Last week’s Stat of the Week nomination for the Northern Advocate didn’t, we thought point out anything particularly egregious. However, it did provoke me to read the story — I’d previously only seen the headline 22% statistic on Twitter. The story starts
Northland is in “crisis” as 22 per cent of students from schools surveyed turn up without any or very little lunch, according to the Te Tai Tokerau Principals Association.

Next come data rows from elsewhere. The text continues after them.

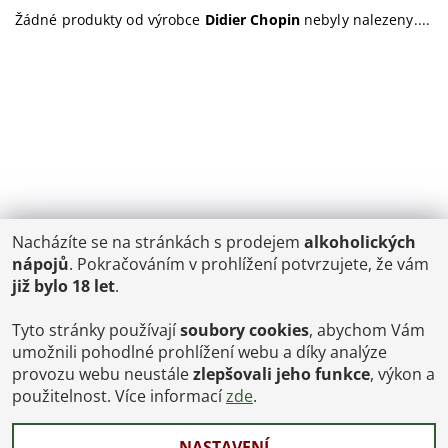
Žádné produkty od výrobce
Didier Chopin
nebyly nalezeny....
Nacházíte se na stránkách s prodejem
alkoholických
POŠTOVNÉ
nápojů
. Pokračováním v prohlížení potvrzujete, že vám
ČR: od 95,-
již bylo 18 let
.
SK: 350,-
EU: 1200,-
€ = 24,00 CZK
Tyto stránky používají
soubory cookies
, abychom Vám
umožnili pohodlné prohlížení webu a díky analýze
Dopravy a Platby
provozu webu neustále
zlepšovali jeho funkce
, výkon a
Jsme internetový obchod, osobní odběr není možný.
použitelnost. Více informací
zde
.
NASTAVENÍ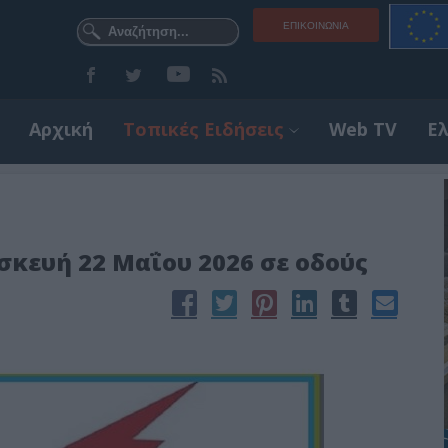
ΕΠΙΚΟΙΝΩΝΊΑ
Αρχική
Τοπικές Ειδήσεις
Web TV
Ε
κευή 22 Μαΐου 2026 σε οδούς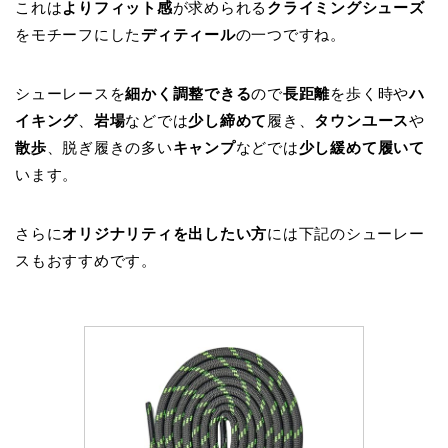
これは
よりフィット感
が求められる
クライミングシューズ
をモチーフにした
ディティール
の一つですね。
シューレースを
細かく調整できる
ので
長距離
を歩く時や
ハ
イキング
、
岩場
などでは
少し締めて
履き、
タウンユース
や
散歩
、脱ぎ履きの多い
キャンプ
などでは
少し緩めて履いて
います。
さらに
オリジナリティを出したい方
には下記のシューレー
スもおすすめです。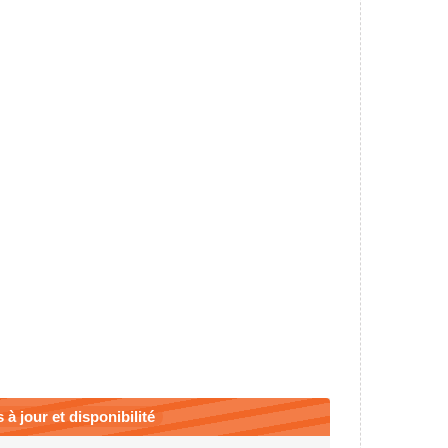
 à jour et disponibilité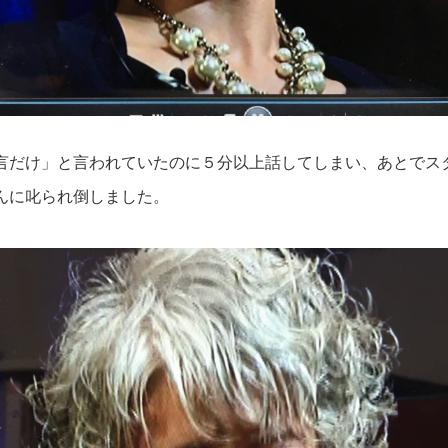
言だけ」と言われていたのに５分以上話してしまい、あとでス
んに叱られ倒しました。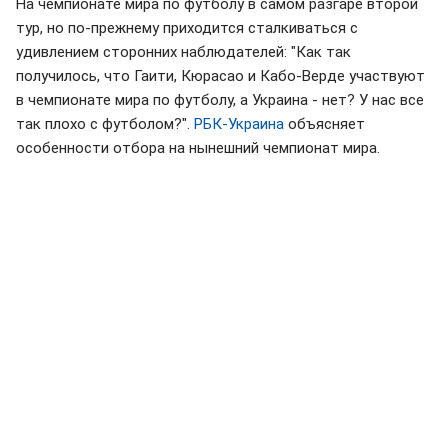
На чемпионате мира по футболу в самом разгаре второй
тур, но по-прежнему приходится сталкиваться с
удивлением сторонних наблюдателей: "Как так
получилось, что Гаити, Кюрасао и Кабо-Верде участвуют
в чемпионате мира по футболу, а Украина - нет? У нас все
так плохо с футболом?".
РБК-Украина
объясняет
особенности отбора на нынешний чемпионат мира.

‘Surveyed’ is presumably a gesture in the direction of the non-response problem: it’s based on information from about 1/3 of schools, which is made clear in the story. And it’s not as if the number actually matters: the Te Tai Tokerau Principals Association basically says it would still be a crisis if the truth was three times lower (ie, if there were no cases in schools that didn’t respond), and the Government isn’t interested in the survey.
More evidence that number doesn’t matter is that no-one seems to have done simple arithmetic. Later in the story we read
The schools surveyed had a total of 7352 students. Of those, 1092 students needed extra food when they came to school, he said.
If you divide 1092 by 7352 you don’t get 22%. You get 15%. There isn’t enough detail to be sure what happened, but a plausible explanation is that 22% is the simple average of the proportions in the schools that responded, ignoring the varying numbers of students at each school.
The other interesting aspect of this survey (again, if anyone cared) is that we know a lot about schools and so it’s possible to do a lot to reduce non-response bias. For a start, we know the decile for every school, which you’d expect to be related to food provision and potentially to response. We know location (urban/rural, which district). We know which are State Integrated vs State schools, and which are Kaupapa Māori. We know the number of students, statistics about ethnicity. Lots of stuff.
As a simple illustration, here’s how you might use decile and district information. In the Far North district there are (using Wikipedia because it’s easy) 72 schools. That’s 22 in decile one, 23 in decile two, 16 in decile three, and 11 in deciles four and higher. If you get responses from 11 of the decile-one schools and only 4 of the decile-three schools, you need to give each student in those decile-one schools a weight of 22/11=2 and each student in the decile-three schools a weight of 16/4=4. To the extent that decile predicts shortage of food you will increase the precision of your estimate, and to the extent that decile also predicts responding to the survey you will reduce the bias.
This basic approach is common in opinion polls. It’s the reason, for example, that the Green Party’s younger, mobile-phone-using support isn’t massively underestimated in election polls. In opinion polls, the main limit on this reweighting technique is the limited amount of individual information for the whole population. In surveys of schools there’s a huge amount of information available, and the limit is sample size.